Top of Records provided

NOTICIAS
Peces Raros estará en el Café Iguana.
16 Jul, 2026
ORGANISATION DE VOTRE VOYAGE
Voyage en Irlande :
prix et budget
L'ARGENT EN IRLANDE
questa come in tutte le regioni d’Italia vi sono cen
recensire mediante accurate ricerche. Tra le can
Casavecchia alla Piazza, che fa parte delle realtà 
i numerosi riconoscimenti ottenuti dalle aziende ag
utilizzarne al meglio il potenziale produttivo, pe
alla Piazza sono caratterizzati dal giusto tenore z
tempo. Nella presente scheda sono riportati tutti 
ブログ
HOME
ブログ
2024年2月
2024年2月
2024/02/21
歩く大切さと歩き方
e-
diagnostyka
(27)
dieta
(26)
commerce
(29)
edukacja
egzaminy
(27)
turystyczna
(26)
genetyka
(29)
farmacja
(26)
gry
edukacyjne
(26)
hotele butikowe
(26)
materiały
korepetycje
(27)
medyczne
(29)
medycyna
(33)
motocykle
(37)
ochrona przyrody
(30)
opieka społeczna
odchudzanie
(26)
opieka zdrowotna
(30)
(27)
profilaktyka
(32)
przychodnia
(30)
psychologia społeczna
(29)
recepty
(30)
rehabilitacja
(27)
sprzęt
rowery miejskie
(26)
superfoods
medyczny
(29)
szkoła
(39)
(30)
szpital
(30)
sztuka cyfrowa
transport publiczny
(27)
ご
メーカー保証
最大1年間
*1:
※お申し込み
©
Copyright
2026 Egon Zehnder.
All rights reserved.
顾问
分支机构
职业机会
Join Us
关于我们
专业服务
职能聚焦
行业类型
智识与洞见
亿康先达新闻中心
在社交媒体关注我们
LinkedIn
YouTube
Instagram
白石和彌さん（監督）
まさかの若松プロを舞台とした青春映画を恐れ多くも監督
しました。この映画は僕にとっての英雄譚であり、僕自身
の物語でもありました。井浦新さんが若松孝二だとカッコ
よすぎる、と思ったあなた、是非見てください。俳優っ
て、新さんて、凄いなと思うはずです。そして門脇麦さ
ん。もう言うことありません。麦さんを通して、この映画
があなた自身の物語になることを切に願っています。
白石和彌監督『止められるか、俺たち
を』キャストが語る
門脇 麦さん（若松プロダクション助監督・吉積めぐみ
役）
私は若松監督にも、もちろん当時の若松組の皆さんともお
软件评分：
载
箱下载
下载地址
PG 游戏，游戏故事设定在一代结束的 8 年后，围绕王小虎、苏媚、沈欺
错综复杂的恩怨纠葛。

Bottom of Records provided

Reproduce all the data word for word.

NOTICIAS
Peces Raros estará en el Café Iguana.
16 Jul, 2026
ORGANISATION DE VOTRE VOYAGE
Voyage en Irlande :
prix et budget
L'ARGENT EN IRLANDE
questa come in tutte le regioni d’Italia vi sono cen
recensire mediante accurate ricerche. Tra le can
Casavecchia alla Piazza, che fa parte delle realtà 
i numerosi riconoscimenti ottenuti dalle aziende ag
utilizzarne al meglio il potenziale produttivo, pe
alla Piazza sono caratterizzati dal giusto tenore z
tempo. Nella presente scheda sono riportati tutti 
ブログ
HOME
ブログ
2024年2月
2024年2月
2024/02/21
歩く大切さと歩き方
e-
diagnostyka
(27)
dieta
(26)
commerce
(29)
edukacja
egzaminy
(27)
turystyczna
(26)
genetyka
(29)
farmacja
(26)
gry
edukacyjne
(26)
hotele butikowe
(26)
materiały
korepetycje
(27)
medyczne
(29)
medycyna
(33)
motocykle
(37)
ochrona przyrody
(30)
opieka społeczna
odchudzanie
(26)
opieka zdrowotna
(30)
(27)
profilaktyka
(32)
przychodnia
(30)
psychologia społeczna
(29)
recepty
(30)
rehabilitacja
(27)
sprzęt
rowery miejskie
(26)
superfoods
medyczny
(29)
szkoła
(39)
(30)
szpital
(30)
sztuka cyfrowa
transport publiczny
(27)
ご
メーカー保証
最大1年間
*1:
※お申し込み
©
Copyright
2026 Egon Zehnder.
All rights reserved.
顾问
分支机构
职业机会
Join Us
关于我们
专业服务
职能聚焦
行业类型
智识与洞见
亿康先达新闻中心
在社交媒体关注我们
LinkedIn
YouTube
Instagram
白石和彌さん（監督）
まさかの若松プロを舞台とした青春映画を恐れ多くも監督
しました。この映画は僕にとっての英雄譚であり、僕自身
の物語でもありました。井浦新さんが若松孝二だとカッコ
よすぎる、と思ったあなた、是非見てください。俳優っ
て、新さんて、凄いなと思うはずです。そして門脇麦さ
ん。もう言うことありません。麦さんを通して、この映画
があなた自身の物語になることを切に願っています。
白石和彌監督『止められるか、俺たち
を』キャストが語る
門脇 麦さん（若松プロダクション助監督・吉積めぐみ
役）
私は若松監督にも、もちろん当時の若松組の皆さんともお
软件评分：
载
箱下载
下载地址
PG 游戏，游戏故事设定在一代结束的 8 年后，围绕王小虎、苏媚、沈欺
错综复杂的恩怨纠葛。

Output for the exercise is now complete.